A chicken-and-egg scenario is playing out as weak inflation causes the unions to be less aggressive about pay increases, and the small raises help keep a lid on growth and consumer prices. Rengo, which is Japan’s largest association of labor unions, is seeking a base-pay increase of about 2 percent for the fiscal year starting in April after backing away from its 2015 demand for “more than” 2 percent.
“The biggest risk for Japan is that pay increases, which began in 2014, will stagnate, delaying a recovery in private consumption further,” said Saito of NLI Research.
Japan’s economy shrank in the final three months of last year, the fifth quarterly contraction under Abe. The gross domestic product fell an annualized 1.4 percent, trailing estimates from economists surveyed by Bloomberg, with declining private consumption the biggest contributor to the drop.

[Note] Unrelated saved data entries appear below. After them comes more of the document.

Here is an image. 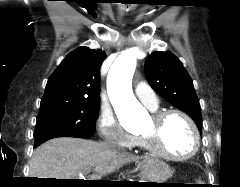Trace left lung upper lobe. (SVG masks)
Segmentation results:
<instances>
[{
  "instance_id": "obj_1",
  "label": "left lung upper lobe",
  "mask_w": 240,
  "mask_h": 187,
  "mask_svg": "<svg viewBox=\"0 0 240 187\" xmlns=\"http://www.w3.org/2000/svg\"><path fill=\"white\" fill-rule=\"evenodd\" d=\"M145 73L151 87L171 105L189 114L201 132L199 99L181 61L168 51L153 52L146 59Z\"/></svg>"
}]
</instances>
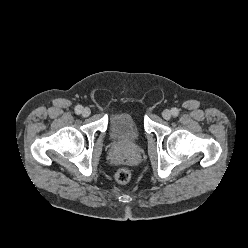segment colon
Returning a JSON list of instances; mask_svg holds the SVG:
<instances>
[{"instance_id":"colon-1","label":"colon","mask_w":248,"mask_h":248,"mask_svg":"<svg viewBox=\"0 0 248 248\" xmlns=\"http://www.w3.org/2000/svg\"><path fill=\"white\" fill-rule=\"evenodd\" d=\"M131 171L127 168H120L115 174V179L118 183L126 184L131 180Z\"/></svg>"}]
</instances>
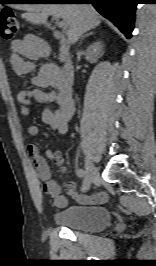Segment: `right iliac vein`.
<instances>
[{"label":"right iliac vein","mask_w":156,"mask_h":266,"mask_svg":"<svg viewBox=\"0 0 156 266\" xmlns=\"http://www.w3.org/2000/svg\"><path fill=\"white\" fill-rule=\"evenodd\" d=\"M85 173V184L88 189L96 177L95 168L88 157L85 158Z\"/></svg>","instance_id":"1"}]
</instances>
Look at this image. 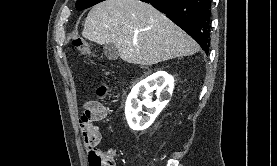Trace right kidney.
<instances>
[{
    "label": "right kidney",
    "instance_id": "ca27d5eb",
    "mask_svg": "<svg viewBox=\"0 0 277 166\" xmlns=\"http://www.w3.org/2000/svg\"><path fill=\"white\" fill-rule=\"evenodd\" d=\"M174 87L173 78L164 71H158L136 84L129 94L125 115L131 129L139 131L148 128L169 102ZM156 90L157 99L152 101L151 93ZM139 96L144 99L140 101ZM142 105L149 109L146 116H139Z\"/></svg>",
    "mask_w": 277,
    "mask_h": 166
}]
</instances>
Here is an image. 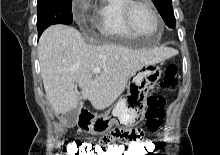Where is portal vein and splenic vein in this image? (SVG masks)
Masks as SVG:
<instances>
[{"mask_svg": "<svg viewBox=\"0 0 220 155\" xmlns=\"http://www.w3.org/2000/svg\"><path fill=\"white\" fill-rule=\"evenodd\" d=\"M100 72H101V68H99V67H96V68L93 69V74L94 75H98Z\"/></svg>", "mask_w": 220, "mask_h": 155, "instance_id": "1", "label": "portal vein and splenic vein"}]
</instances>
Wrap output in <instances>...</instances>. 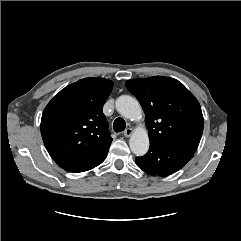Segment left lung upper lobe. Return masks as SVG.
I'll use <instances>...</instances> for the list:
<instances>
[{"instance_id":"1","label":"left lung upper lobe","mask_w":241,"mask_h":241,"mask_svg":"<svg viewBox=\"0 0 241 241\" xmlns=\"http://www.w3.org/2000/svg\"><path fill=\"white\" fill-rule=\"evenodd\" d=\"M126 87L145 112L150 140L198 147L204 127L201 107L181 82L154 76L128 80Z\"/></svg>"}]
</instances>
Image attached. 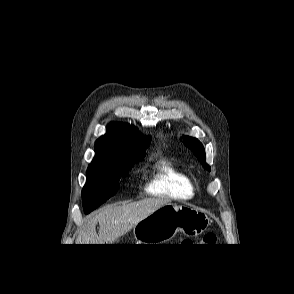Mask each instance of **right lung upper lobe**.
<instances>
[{
	"mask_svg": "<svg viewBox=\"0 0 294 294\" xmlns=\"http://www.w3.org/2000/svg\"><path fill=\"white\" fill-rule=\"evenodd\" d=\"M150 140V137L143 138L133 126L110 123L107 134L95 142L96 157H144Z\"/></svg>",
	"mask_w": 294,
	"mask_h": 294,
	"instance_id": "obj_1",
	"label": "right lung upper lobe"
}]
</instances>
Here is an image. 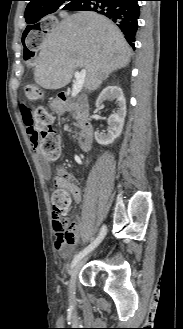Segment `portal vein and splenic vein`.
<instances>
[{
  "mask_svg": "<svg viewBox=\"0 0 183 329\" xmlns=\"http://www.w3.org/2000/svg\"><path fill=\"white\" fill-rule=\"evenodd\" d=\"M75 81L72 86L71 97L74 98L80 92L83 87L84 80L86 77V69H82L80 72H74Z\"/></svg>",
  "mask_w": 183,
  "mask_h": 329,
  "instance_id": "obj_1",
  "label": "portal vein and splenic vein"
}]
</instances>
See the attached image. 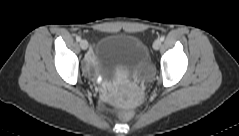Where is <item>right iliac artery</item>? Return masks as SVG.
Wrapping results in <instances>:
<instances>
[{
  "instance_id": "right-iliac-artery-1",
  "label": "right iliac artery",
  "mask_w": 239,
  "mask_h": 136,
  "mask_svg": "<svg viewBox=\"0 0 239 136\" xmlns=\"http://www.w3.org/2000/svg\"><path fill=\"white\" fill-rule=\"evenodd\" d=\"M76 40L79 42V41H81V38L79 36H77Z\"/></svg>"
}]
</instances>
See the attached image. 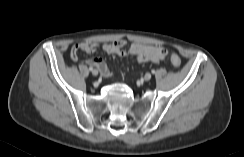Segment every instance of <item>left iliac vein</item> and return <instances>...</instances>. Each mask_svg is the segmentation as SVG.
<instances>
[{"label":"left iliac vein","instance_id":"4c4485c4","mask_svg":"<svg viewBox=\"0 0 244 157\" xmlns=\"http://www.w3.org/2000/svg\"><path fill=\"white\" fill-rule=\"evenodd\" d=\"M151 79V74L150 73H146L144 76V80L145 81H149Z\"/></svg>","mask_w":244,"mask_h":157}]
</instances>
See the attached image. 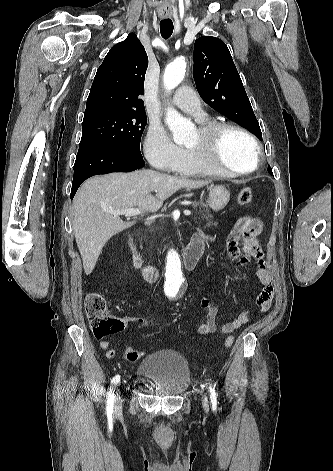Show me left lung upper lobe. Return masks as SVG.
Returning a JSON list of instances; mask_svg holds the SVG:
<instances>
[{
	"label": "left lung upper lobe",
	"mask_w": 333,
	"mask_h": 471,
	"mask_svg": "<svg viewBox=\"0 0 333 471\" xmlns=\"http://www.w3.org/2000/svg\"><path fill=\"white\" fill-rule=\"evenodd\" d=\"M193 76L200 96L209 106L262 140L259 123L222 40L203 36L195 41ZM268 172L273 175L270 166Z\"/></svg>",
	"instance_id": "5c2ea615"
}]
</instances>
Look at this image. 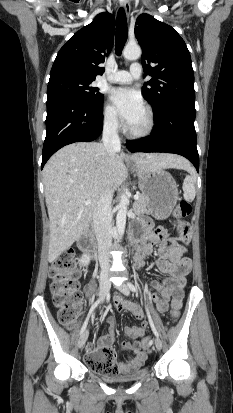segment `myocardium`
I'll use <instances>...</instances> for the list:
<instances>
[{"mask_svg": "<svg viewBox=\"0 0 233 413\" xmlns=\"http://www.w3.org/2000/svg\"><path fill=\"white\" fill-rule=\"evenodd\" d=\"M145 124L141 129H132L129 127L127 129V134L129 137L134 139H141L148 137L155 128V118L152 110L148 107L145 108Z\"/></svg>", "mask_w": 233, "mask_h": 413, "instance_id": "f54148a6", "label": "myocardium"}]
</instances>
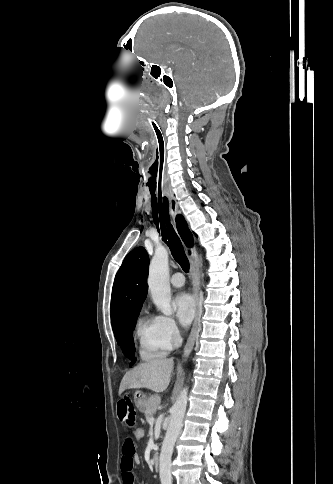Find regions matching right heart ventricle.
Segmentation results:
<instances>
[{
  "label": "right heart ventricle",
  "instance_id": "right-heart-ventricle-1",
  "mask_svg": "<svg viewBox=\"0 0 333 484\" xmlns=\"http://www.w3.org/2000/svg\"><path fill=\"white\" fill-rule=\"evenodd\" d=\"M136 336L139 342V354L144 360H152L166 355L156 317L141 316L136 324Z\"/></svg>",
  "mask_w": 333,
  "mask_h": 484
}]
</instances>
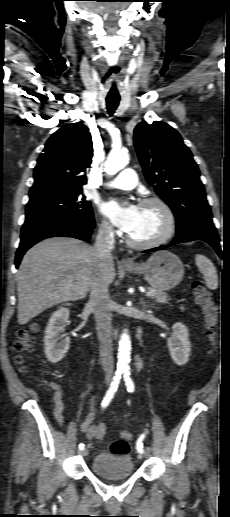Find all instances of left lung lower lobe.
Here are the masks:
<instances>
[{
	"label": "left lung lower lobe",
	"mask_w": 230,
	"mask_h": 517,
	"mask_svg": "<svg viewBox=\"0 0 230 517\" xmlns=\"http://www.w3.org/2000/svg\"><path fill=\"white\" fill-rule=\"evenodd\" d=\"M195 240H202L210 244L216 252L219 254L220 257H222V250L219 245V237L217 234V230L213 223L205 224L201 227L195 228L193 231L183 234V235H177V237L174 238V240L170 243L171 245H176L178 243H184V242H190ZM168 246H159L153 249L145 250L144 252H151V251H157L164 248H167Z\"/></svg>",
	"instance_id": "left-lung-lower-lobe-1"
}]
</instances>
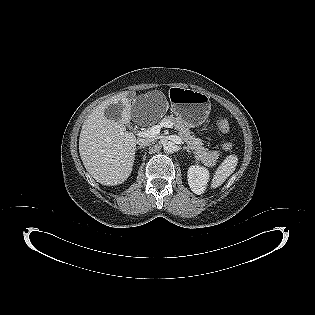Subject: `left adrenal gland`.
<instances>
[{"label":"left adrenal gland","instance_id":"a2214340","mask_svg":"<svg viewBox=\"0 0 315 315\" xmlns=\"http://www.w3.org/2000/svg\"><path fill=\"white\" fill-rule=\"evenodd\" d=\"M183 149L190 153V150L186 146H183Z\"/></svg>","mask_w":315,"mask_h":315}]
</instances>
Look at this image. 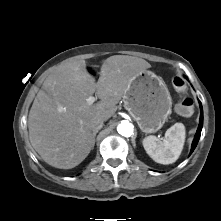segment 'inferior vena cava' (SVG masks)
<instances>
[{
    "label": "inferior vena cava",
    "mask_w": 221,
    "mask_h": 221,
    "mask_svg": "<svg viewBox=\"0 0 221 221\" xmlns=\"http://www.w3.org/2000/svg\"><path fill=\"white\" fill-rule=\"evenodd\" d=\"M102 127H103V121H102L101 119L93 120V121L90 123V129H91L93 132H96V131L100 130Z\"/></svg>",
    "instance_id": "1"
}]
</instances>
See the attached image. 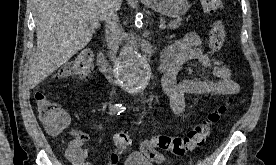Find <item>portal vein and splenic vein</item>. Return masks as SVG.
Wrapping results in <instances>:
<instances>
[{"label":"portal vein and splenic vein","mask_w":276,"mask_h":165,"mask_svg":"<svg viewBox=\"0 0 276 165\" xmlns=\"http://www.w3.org/2000/svg\"><path fill=\"white\" fill-rule=\"evenodd\" d=\"M98 26H99V23H98V22H95V23L92 24V27H93V28H96V27H98ZM165 28H166L165 22H164V21H161V23H160V29H165Z\"/></svg>","instance_id":"18ae733b"}]
</instances>
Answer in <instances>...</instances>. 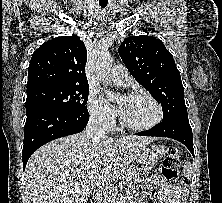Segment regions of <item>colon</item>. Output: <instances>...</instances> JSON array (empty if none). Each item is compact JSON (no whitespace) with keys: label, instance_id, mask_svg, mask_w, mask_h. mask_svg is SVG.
Wrapping results in <instances>:
<instances>
[{"label":"colon","instance_id":"1","mask_svg":"<svg viewBox=\"0 0 222 203\" xmlns=\"http://www.w3.org/2000/svg\"><path fill=\"white\" fill-rule=\"evenodd\" d=\"M179 166L180 155L178 150L174 147H170L162 162L161 173L163 178L170 183H177Z\"/></svg>","mask_w":222,"mask_h":203}]
</instances>
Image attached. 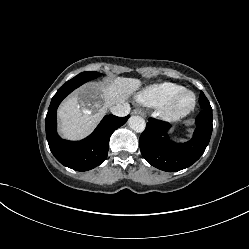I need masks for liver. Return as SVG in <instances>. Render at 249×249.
<instances>
[{"label":"liver","instance_id":"1","mask_svg":"<svg viewBox=\"0 0 249 249\" xmlns=\"http://www.w3.org/2000/svg\"><path fill=\"white\" fill-rule=\"evenodd\" d=\"M140 86L141 81L138 79L121 77L100 89L91 86L80 90L67 98L58 109L61 134L68 139H80L88 135L108 108L123 104Z\"/></svg>","mask_w":249,"mask_h":249}]
</instances>
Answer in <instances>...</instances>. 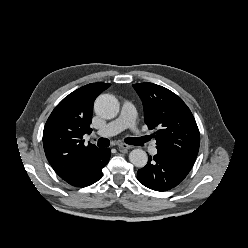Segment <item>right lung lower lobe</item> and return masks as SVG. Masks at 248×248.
<instances>
[{"mask_svg":"<svg viewBox=\"0 0 248 248\" xmlns=\"http://www.w3.org/2000/svg\"><path fill=\"white\" fill-rule=\"evenodd\" d=\"M110 155V148L94 151L75 173L64 180L75 187H86L95 183L102 177V168L108 163Z\"/></svg>","mask_w":248,"mask_h":248,"instance_id":"1","label":"right lung lower lobe"}]
</instances>
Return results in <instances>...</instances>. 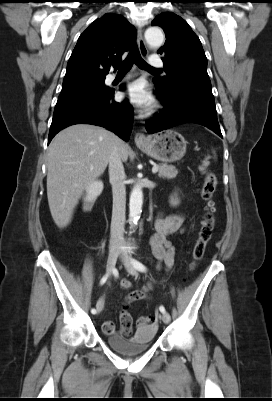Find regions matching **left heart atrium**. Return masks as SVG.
<instances>
[{
    "label": "left heart atrium",
    "instance_id": "obj_1",
    "mask_svg": "<svg viewBox=\"0 0 272 401\" xmlns=\"http://www.w3.org/2000/svg\"><path fill=\"white\" fill-rule=\"evenodd\" d=\"M122 98L134 106L147 109L153 104L151 94L145 89L144 85L136 82L127 87L122 93Z\"/></svg>",
    "mask_w": 272,
    "mask_h": 401
}]
</instances>
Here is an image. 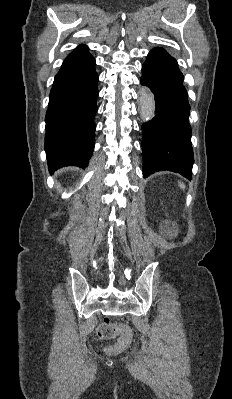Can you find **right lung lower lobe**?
Listing matches in <instances>:
<instances>
[{
  "mask_svg": "<svg viewBox=\"0 0 232 399\" xmlns=\"http://www.w3.org/2000/svg\"><path fill=\"white\" fill-rule=\"evenodd\" d=\"M97 82L95 59L88 50L70 53L55 76L45 118L50 172L88 165L94 150Z\"/></svg>",
  "mask_w": 232,
  "mask_h": 399,
  "instance_id": "right-lung-lower-lobe-1",
  "label": "right lung lower lobe"
}]
</instances>
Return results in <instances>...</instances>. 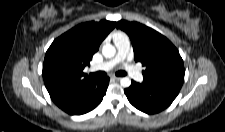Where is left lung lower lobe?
Returning a JSON list of instances; mask_svg holds the SVG:
<instances>
[{
    "label": "left lung lower lobe",
    "instance_id": "left-lung-lower-lobe-1",
    "mask_svg": "<svg viewBox=\"0 0 225 132\" xmlns=\"http://www.w3.org/2000/svg\"><path fill=\"white\" fill-rule=\"evenodd\" d=\"M179 91L170 87L149 85L143 82L137 83L135 81H132L131 86L124 90L129 102L147 114H155L167 108Z\"/></svg>",
    "mask_w": 225,
    "mask_h": 132
}]
</instances>
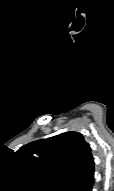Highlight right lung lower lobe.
<instances>
[{
    "mask_svg": "<svg viewBox=\"0 0 114 191\" xmlns=\"http://www.w3.org/2000/svg\"><path fill=\"white\" fill-rule=\"evenodd\" d=\"M94 184V172L81 177H75L57 187V191H92Z\"/></svg>",
    "mask_w": 114,
    "mask_h": 191,
    "instance_id": "right-lung-lower-lobe-1",
    "label": "right lung lower lobe"
}]
</instances>
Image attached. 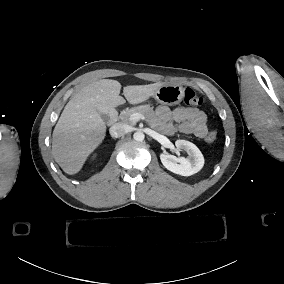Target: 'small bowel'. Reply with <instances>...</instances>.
I'll return each instance as SVG.
<instances>
[{"label":"small bowel","instance_id":"c3829d8e","mask_svg":"<svg viewBox=\"0 0 284 284\" xmlns=\"http://www.w3.org/2000/svg\"><path fill=\"white\" fill-rule=\"evenodd\" d=\"M155 125L167 135L181 133L204 138L208 133L206 114L196 108L170 109L167 106H159L156 109Z\"/></svg>","mask_w":284,"mask_h":284}]
</instances>
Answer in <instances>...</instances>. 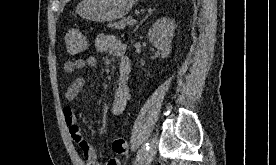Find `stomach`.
<instances>
[{
	"mask_svg": "<svg viewBox=\"0 0 276 165\" xmlns=\"http://www.w3.org/2000/svg\"><path fill=\"white\" fill-rule=\"evenodd\" d=\"M135 0H82L76 13L83 19L109 22L124 17Z\"/></svg>",
	"mask_w": 276,
	"mask_h": 165,
	"instance_id": "stomach-1",
	"label": "stomach"
}]
</instances>
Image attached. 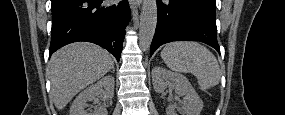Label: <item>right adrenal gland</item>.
I'll use <instances>...</instances> for the list:
<instances>
[{
    "label": "right adrenal gland",
    "instance_id": "obj_1",
    "mask_svg": "<svg viewBox=\"0 0 285 115\" xmlns=\"http://www.w3.org/2000/svg\"><path fill=\"white\" fill-rule=\"evenodd\" d=\"M111 69H112V72H115V69H114V64H112V67H111Z\"/></svg>",
    "mask_w": 285,
    "mask_h": 115
}]
</instances>
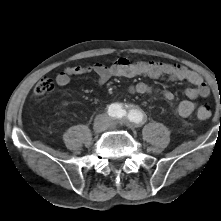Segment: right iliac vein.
<instances>
[{
	"mask_svg": "<svg viewBox=\"0 0 221 221\" xmlns=\"http://www.w3.org/2000/svg\"><path fill=\"white\" fill-rule=\"evenodd\" d=\"M107 126H108V123L104 118H98L94 122L93 130L96 133H100V132L104 131L107 128Z\"/></svg>",
	"mask_w": 221,
	"mask_h": 221,
	"instance_id": "1",
	"label": "right iliac vein"
}]
</instances>
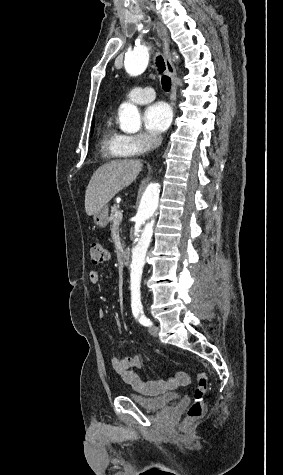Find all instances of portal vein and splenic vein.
I'll return each instance as SVG.
<instances>
[{
    "label": "portal vein and splenic vein",
    "mask_w": 283,
    "mask_h": 475,
    "mask_svg": "<svg viewBox=\"0 0 283 475\" xmlns=\"http://www.w3.org/2000/svg\"><path fill=\"white\" fill-rule=\"evenodd\" d=\"M115 216H118V218H121L122 214L121 212H116Z\"/></svg>",
    "instance_id": "obj_1"
}]
</instances>
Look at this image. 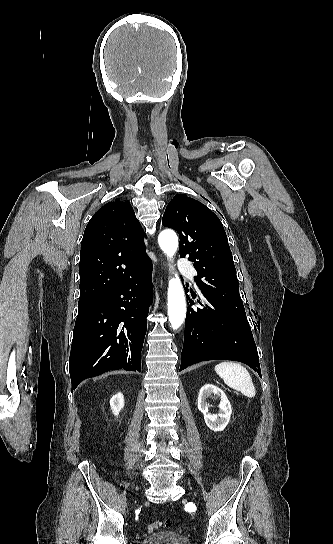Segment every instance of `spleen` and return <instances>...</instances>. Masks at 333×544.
Returning <instances> with one entry per match:
<instances>
[{"label": "spleen", "instance_id": "1", "mask_svg": "<svg viewBox=\"0 0 333 544\" xmlns=\"http://www.w3.org/2000/svg\"><path fill=\"white\" fill-rule=\"evenodd\" d=\"M215 371L230 388L240 391L248 398L255 396L256 390L251 376L241 364L224 361L215 366Z\"/></svg>", "mask_w": 333, "mask_h": 544}]
</instances>
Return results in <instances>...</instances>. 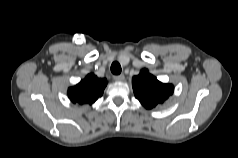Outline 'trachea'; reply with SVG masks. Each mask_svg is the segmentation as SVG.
<instances>
[{"mask_svg": "<svg viewBox=\"0 0 238 158\" xmlns=\"http://www.w3.org/2000/svg\"><path fill=\"white\" fill-rule=\"evenodd\" d=\"M111 72L114 75H119L121 73V66L118 62H113L111 65Z\"/></svg>", "mask_w": 238, "mask_h": 158, "instance_id": "3493384b", "label": "trachea"}]
</instances>
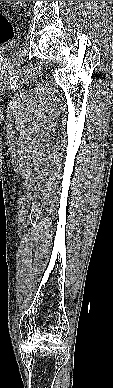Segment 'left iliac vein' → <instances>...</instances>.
Here are the masks:
<instances>
[{
    "mask_svg": "<svg viewBox=\"0 0 113 388\" xmlns=\"http://www.w3.org/2000/svg\"><path fill=\"white\" fill-rule=\"evenodd\" d=\"M17 4L21 6L22 5V1H17Z\"/></svg>",
    "mask_w": 113,
    "mask_h": 388,
    "instance_id": "1",
    "label": "left iliac vein"
}]
</instances>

Eleven unions representing workers at Japanese auto companies, including Toyota Motor Corp., are seeking ¥3,000 ($27) monthly raises, the Confederation of Japan Automobile Workers’ Unions said in a statement on Feb. 17. The groups pushed for monthly increases of ¥6,000 a year ago and ended up with raises of ¥3,000 on average.
Daiju Aoki, a Japan economist at UBS Group AG, sees one bright spot — that nonmanufacturing companies such as retailers and service providers might be in a better bargaining position as they have benefited from an influx of foreign tourists.
Rengo plans to have early results of wage negotiations by some member unions in mid-March.